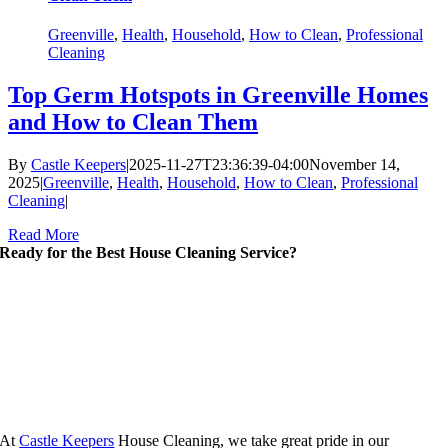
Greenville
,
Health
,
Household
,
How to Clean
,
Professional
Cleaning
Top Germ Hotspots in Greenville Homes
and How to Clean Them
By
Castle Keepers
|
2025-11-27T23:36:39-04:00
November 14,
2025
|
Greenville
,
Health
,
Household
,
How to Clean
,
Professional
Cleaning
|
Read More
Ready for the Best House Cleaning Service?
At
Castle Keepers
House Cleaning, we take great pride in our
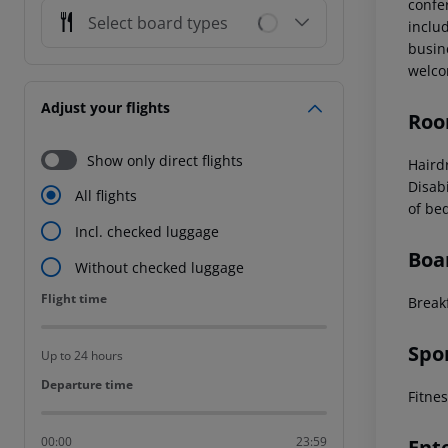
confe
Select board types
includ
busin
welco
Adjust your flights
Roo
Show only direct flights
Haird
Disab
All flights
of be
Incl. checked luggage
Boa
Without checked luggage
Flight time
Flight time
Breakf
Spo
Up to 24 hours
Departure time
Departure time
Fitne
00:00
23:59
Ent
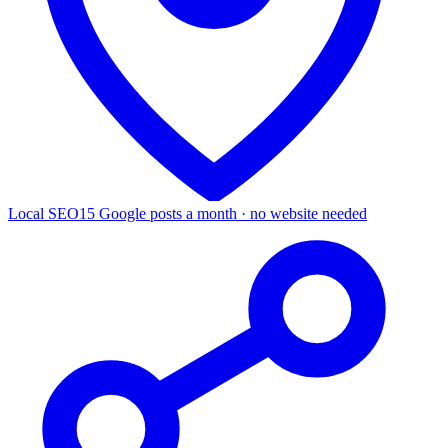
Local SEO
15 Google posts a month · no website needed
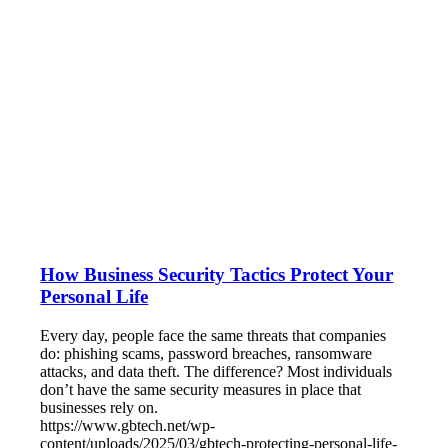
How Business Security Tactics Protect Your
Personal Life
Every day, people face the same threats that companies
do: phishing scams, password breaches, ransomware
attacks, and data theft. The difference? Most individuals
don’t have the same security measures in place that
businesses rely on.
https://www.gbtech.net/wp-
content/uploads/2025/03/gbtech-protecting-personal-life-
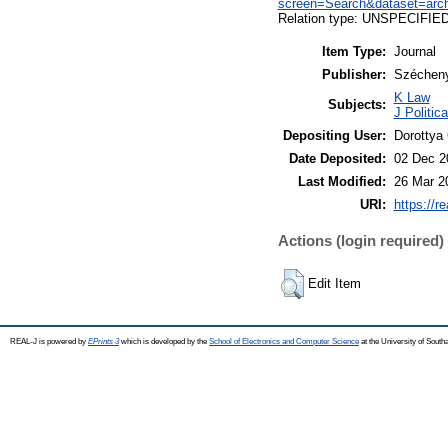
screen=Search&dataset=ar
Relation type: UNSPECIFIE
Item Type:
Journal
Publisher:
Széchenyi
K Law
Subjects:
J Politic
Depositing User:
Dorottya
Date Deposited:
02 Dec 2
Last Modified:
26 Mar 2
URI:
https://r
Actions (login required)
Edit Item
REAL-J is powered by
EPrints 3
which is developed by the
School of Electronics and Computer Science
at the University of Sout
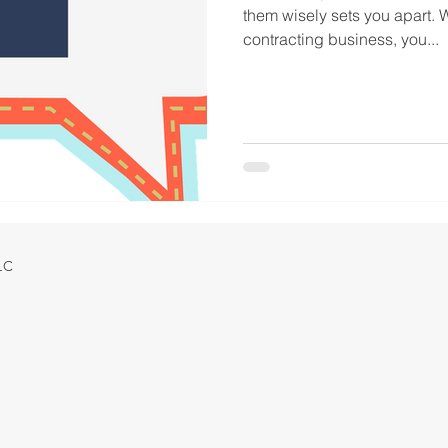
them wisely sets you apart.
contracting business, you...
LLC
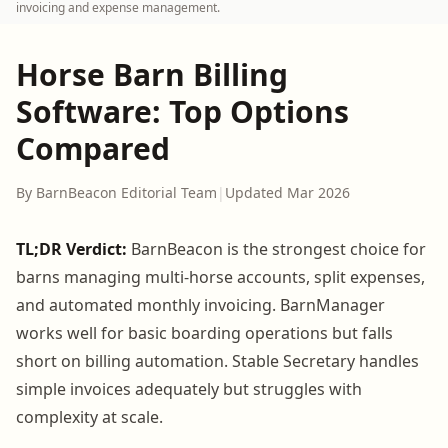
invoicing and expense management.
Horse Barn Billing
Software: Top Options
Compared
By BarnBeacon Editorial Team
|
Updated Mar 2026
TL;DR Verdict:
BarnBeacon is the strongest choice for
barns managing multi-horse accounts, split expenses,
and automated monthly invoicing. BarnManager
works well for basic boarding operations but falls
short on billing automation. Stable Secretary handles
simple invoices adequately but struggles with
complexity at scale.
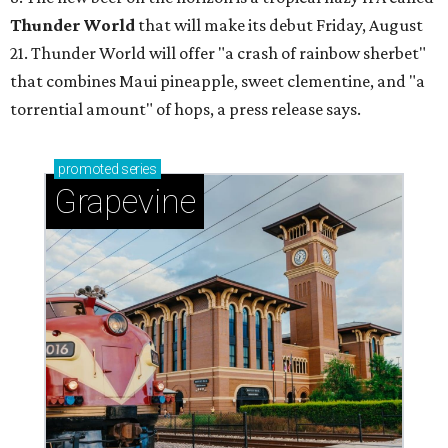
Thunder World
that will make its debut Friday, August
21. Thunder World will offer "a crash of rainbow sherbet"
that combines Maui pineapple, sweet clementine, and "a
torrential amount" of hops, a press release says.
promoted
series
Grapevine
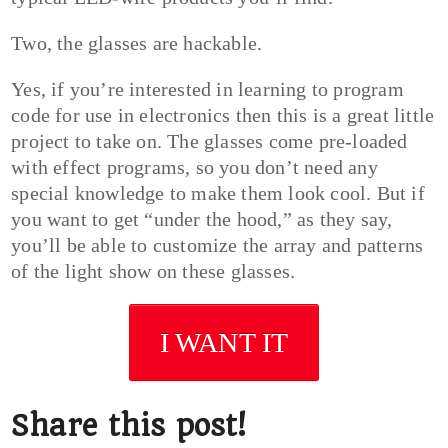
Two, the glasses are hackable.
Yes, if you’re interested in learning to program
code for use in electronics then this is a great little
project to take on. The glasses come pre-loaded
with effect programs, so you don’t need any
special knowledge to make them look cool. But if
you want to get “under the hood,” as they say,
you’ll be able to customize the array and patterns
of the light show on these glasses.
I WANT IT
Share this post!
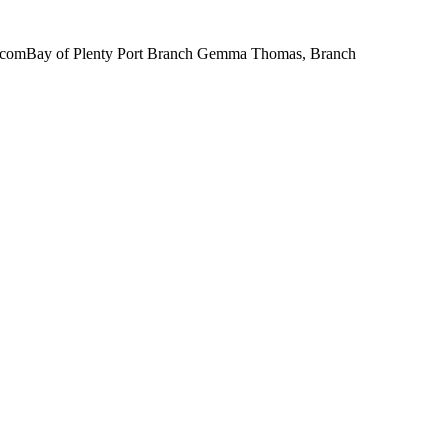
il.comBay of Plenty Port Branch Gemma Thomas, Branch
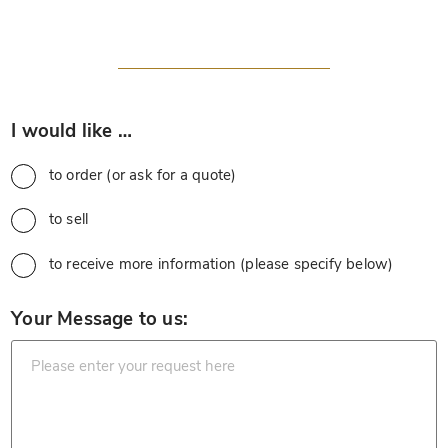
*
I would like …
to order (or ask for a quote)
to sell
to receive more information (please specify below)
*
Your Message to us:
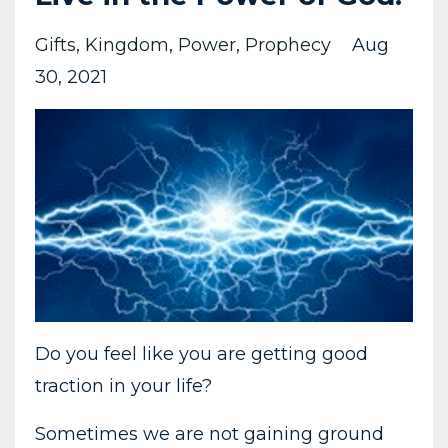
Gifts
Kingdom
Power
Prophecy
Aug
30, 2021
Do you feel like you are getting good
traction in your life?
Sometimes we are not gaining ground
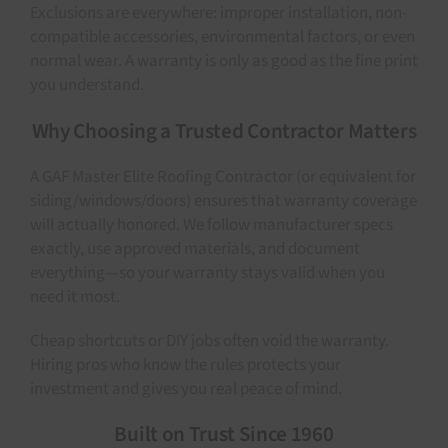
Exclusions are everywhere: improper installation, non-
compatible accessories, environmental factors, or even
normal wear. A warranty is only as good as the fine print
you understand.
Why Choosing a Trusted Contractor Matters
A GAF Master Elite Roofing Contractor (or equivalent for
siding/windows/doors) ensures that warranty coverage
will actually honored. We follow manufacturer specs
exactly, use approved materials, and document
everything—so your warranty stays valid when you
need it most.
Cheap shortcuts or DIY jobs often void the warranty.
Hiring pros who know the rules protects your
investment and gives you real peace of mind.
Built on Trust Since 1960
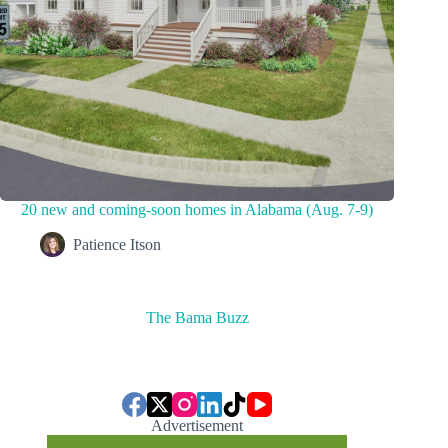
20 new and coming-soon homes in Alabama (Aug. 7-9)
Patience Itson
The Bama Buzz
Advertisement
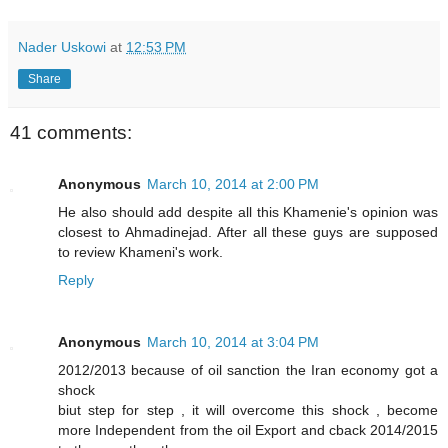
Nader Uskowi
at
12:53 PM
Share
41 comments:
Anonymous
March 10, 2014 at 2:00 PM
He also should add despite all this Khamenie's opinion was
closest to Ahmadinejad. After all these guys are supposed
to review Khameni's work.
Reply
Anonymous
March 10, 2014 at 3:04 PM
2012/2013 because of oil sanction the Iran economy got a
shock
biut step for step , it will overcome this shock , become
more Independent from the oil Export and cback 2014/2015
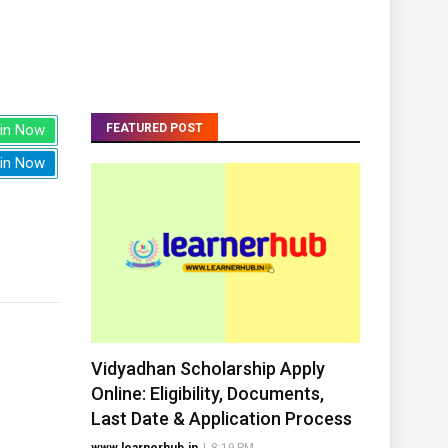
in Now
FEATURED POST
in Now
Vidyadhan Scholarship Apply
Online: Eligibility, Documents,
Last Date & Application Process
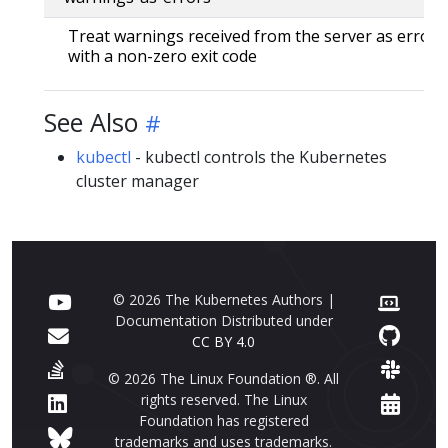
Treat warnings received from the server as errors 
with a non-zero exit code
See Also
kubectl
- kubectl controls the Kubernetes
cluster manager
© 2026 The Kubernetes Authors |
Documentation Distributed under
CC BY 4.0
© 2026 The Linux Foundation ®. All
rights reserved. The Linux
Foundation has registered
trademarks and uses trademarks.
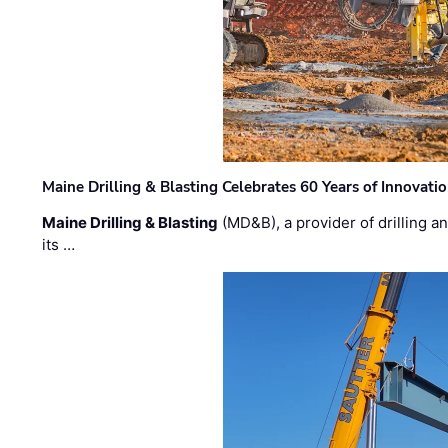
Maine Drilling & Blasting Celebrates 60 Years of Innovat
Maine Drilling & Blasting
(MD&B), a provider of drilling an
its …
:::
● **What you have to do**
Using the listing above, list every line in which the string "Thunder" occurs.

● **Task solution**
Thunder World
21. Thunder World will offer "a crash of rainbow sherbet"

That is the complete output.